I2C error handling

ECost · ‎2020-01-15

I am developing with STM32F030Cx, using CubeMX for the configuration. The application is basically a simple full cooperative scheduler (no RTOS, no context switching) that calls several "tasks" in a sequence. I am using the blocking functions of the HAL I2C driver.

STM32 I2C will work in master mode only.

I would like some directions on how to handle the communication errors (BERR, ARLO, timeout etc.) or to reference material such as a flow chart or source code of a library or RTOS.

Maybe the handling of these errors is simple and it is only a matter of following the reference manual, but while researching for questions/answers on the subject, I saw some messages on the I2C channel hanging when a BERR occurred and the fix required some workarounds. So, I would appreciate some advice on how to do to guarantee my application is capable of self recovering when some of these errors occur.

Thanks in advance.

S.Ma · ‎2020-01-15

There are few options. Usually, when doing I2C Master in blocking mode, SW I2C with GPIO can do the job well enough.

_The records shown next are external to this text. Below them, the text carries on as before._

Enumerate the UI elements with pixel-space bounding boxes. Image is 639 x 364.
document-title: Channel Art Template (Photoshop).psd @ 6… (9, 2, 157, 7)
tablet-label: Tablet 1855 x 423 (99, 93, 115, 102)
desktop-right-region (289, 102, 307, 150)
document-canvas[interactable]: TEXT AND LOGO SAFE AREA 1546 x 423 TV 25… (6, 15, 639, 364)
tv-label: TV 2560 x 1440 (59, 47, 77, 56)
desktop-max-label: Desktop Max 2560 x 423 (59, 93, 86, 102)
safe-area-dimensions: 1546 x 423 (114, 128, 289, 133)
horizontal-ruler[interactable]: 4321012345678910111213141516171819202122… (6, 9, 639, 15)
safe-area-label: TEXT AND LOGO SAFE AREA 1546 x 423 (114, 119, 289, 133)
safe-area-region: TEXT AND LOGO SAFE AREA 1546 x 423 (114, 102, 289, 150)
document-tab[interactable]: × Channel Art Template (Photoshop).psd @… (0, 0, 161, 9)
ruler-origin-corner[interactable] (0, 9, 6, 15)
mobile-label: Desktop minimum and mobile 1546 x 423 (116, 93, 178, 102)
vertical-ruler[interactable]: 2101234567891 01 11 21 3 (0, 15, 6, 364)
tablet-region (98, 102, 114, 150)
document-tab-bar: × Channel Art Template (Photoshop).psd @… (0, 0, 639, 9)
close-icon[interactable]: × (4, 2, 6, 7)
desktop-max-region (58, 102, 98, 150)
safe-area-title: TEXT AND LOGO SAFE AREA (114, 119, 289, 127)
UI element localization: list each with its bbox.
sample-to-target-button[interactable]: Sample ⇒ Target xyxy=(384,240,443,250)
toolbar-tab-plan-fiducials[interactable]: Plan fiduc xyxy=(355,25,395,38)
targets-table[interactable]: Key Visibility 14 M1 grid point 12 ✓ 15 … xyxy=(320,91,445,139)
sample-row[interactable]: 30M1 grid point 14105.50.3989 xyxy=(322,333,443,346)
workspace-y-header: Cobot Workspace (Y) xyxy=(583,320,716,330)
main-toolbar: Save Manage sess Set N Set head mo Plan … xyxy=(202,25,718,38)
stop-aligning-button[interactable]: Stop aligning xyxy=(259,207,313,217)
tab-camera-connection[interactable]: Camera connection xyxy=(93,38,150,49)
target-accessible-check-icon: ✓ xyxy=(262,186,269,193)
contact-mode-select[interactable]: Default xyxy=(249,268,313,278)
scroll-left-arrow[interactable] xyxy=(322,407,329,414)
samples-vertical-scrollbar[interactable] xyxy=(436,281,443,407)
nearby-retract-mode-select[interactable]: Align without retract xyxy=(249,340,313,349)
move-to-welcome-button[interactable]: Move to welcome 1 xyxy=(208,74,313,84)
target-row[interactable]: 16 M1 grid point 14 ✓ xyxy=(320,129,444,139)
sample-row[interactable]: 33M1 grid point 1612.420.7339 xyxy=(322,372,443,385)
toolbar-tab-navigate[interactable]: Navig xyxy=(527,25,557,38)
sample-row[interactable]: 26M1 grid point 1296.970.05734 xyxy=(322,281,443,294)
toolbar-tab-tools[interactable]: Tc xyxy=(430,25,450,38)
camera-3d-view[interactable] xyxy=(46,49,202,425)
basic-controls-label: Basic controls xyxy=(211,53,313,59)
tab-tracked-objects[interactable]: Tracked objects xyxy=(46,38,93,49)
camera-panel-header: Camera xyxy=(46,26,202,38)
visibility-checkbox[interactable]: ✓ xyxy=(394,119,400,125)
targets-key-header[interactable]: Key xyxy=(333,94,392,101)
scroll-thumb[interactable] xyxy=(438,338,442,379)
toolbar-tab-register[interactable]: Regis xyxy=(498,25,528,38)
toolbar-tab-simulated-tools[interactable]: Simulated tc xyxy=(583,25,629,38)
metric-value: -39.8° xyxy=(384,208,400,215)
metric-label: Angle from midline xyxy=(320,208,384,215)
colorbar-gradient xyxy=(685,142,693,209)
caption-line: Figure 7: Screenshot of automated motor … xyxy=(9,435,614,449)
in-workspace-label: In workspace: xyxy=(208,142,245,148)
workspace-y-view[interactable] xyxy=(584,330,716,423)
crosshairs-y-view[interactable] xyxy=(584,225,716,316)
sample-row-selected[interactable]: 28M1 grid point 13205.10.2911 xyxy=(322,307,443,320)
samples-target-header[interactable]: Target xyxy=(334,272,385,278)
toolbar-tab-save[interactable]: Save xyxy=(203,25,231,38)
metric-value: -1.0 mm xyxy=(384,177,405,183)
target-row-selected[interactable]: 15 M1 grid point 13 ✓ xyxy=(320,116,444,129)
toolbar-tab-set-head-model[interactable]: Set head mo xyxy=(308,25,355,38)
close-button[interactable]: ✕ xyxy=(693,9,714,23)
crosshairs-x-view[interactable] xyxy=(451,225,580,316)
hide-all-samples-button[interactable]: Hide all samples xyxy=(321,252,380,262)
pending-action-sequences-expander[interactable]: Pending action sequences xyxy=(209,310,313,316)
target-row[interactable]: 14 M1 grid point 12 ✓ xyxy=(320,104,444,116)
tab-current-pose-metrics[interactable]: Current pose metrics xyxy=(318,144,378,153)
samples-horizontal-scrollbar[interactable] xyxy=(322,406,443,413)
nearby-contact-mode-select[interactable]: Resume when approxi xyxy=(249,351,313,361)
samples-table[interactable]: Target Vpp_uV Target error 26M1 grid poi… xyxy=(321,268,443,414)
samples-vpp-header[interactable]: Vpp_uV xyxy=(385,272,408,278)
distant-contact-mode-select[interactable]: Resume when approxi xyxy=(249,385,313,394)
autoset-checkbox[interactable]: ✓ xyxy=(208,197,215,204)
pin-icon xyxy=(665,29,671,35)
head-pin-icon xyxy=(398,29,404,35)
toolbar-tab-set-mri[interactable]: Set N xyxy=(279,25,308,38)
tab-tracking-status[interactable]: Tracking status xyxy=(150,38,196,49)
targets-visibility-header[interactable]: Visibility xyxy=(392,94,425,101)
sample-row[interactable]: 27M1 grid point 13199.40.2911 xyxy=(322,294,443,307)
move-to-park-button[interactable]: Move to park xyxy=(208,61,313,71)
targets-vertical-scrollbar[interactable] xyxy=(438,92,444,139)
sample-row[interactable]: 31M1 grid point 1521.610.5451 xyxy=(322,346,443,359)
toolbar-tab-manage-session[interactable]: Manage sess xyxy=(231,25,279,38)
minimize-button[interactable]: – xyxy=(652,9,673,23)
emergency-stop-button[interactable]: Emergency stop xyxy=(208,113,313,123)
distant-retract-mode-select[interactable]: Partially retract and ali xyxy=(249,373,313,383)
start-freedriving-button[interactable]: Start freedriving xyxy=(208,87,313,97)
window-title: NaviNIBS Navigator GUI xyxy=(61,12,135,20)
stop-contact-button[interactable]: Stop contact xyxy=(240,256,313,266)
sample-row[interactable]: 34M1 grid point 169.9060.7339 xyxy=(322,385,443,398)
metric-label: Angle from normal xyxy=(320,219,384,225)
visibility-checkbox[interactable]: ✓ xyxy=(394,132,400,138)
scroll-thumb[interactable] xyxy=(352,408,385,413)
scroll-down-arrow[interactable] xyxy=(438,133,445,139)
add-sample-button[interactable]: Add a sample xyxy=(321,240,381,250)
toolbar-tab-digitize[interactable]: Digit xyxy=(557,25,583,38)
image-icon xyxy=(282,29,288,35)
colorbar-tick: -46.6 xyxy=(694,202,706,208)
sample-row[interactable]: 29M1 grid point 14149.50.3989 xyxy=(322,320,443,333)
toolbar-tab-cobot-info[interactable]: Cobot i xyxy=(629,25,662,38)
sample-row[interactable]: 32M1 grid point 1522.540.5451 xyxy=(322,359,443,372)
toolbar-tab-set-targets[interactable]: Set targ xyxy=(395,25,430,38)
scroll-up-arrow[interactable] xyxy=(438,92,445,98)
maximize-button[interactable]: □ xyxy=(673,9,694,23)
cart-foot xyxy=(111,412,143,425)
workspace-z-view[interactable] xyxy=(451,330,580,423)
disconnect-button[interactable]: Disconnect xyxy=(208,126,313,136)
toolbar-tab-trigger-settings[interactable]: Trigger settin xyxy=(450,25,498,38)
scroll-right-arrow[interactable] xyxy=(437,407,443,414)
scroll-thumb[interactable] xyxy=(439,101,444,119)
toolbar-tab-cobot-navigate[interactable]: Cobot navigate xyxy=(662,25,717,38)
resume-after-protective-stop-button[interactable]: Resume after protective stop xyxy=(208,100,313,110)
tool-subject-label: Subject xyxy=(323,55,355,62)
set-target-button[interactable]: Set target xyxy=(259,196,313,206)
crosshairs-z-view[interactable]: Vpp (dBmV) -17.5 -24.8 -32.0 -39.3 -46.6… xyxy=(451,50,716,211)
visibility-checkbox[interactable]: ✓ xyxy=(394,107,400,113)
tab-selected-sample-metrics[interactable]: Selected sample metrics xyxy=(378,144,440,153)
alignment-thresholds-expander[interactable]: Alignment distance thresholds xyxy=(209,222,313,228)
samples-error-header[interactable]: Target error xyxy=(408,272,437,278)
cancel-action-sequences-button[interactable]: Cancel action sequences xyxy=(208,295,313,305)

Here is what I do and when I2C bus goes though connectors and plug unplug, it still works reliably:

Just before wanting to generate the first start bit on the bus, check if the bus is idle.

Bus is idle if both SDA and SCL are high level (master pins are not forcing low level at this time)

If this is not the case, using SDA and SCL as GPIO, forcinbly generate with GPIO 9 STOP bits (no clock stretching), and retry the transaction.

This will make your I2C an order of magnitude more rugged than without, and it won't hold back your software.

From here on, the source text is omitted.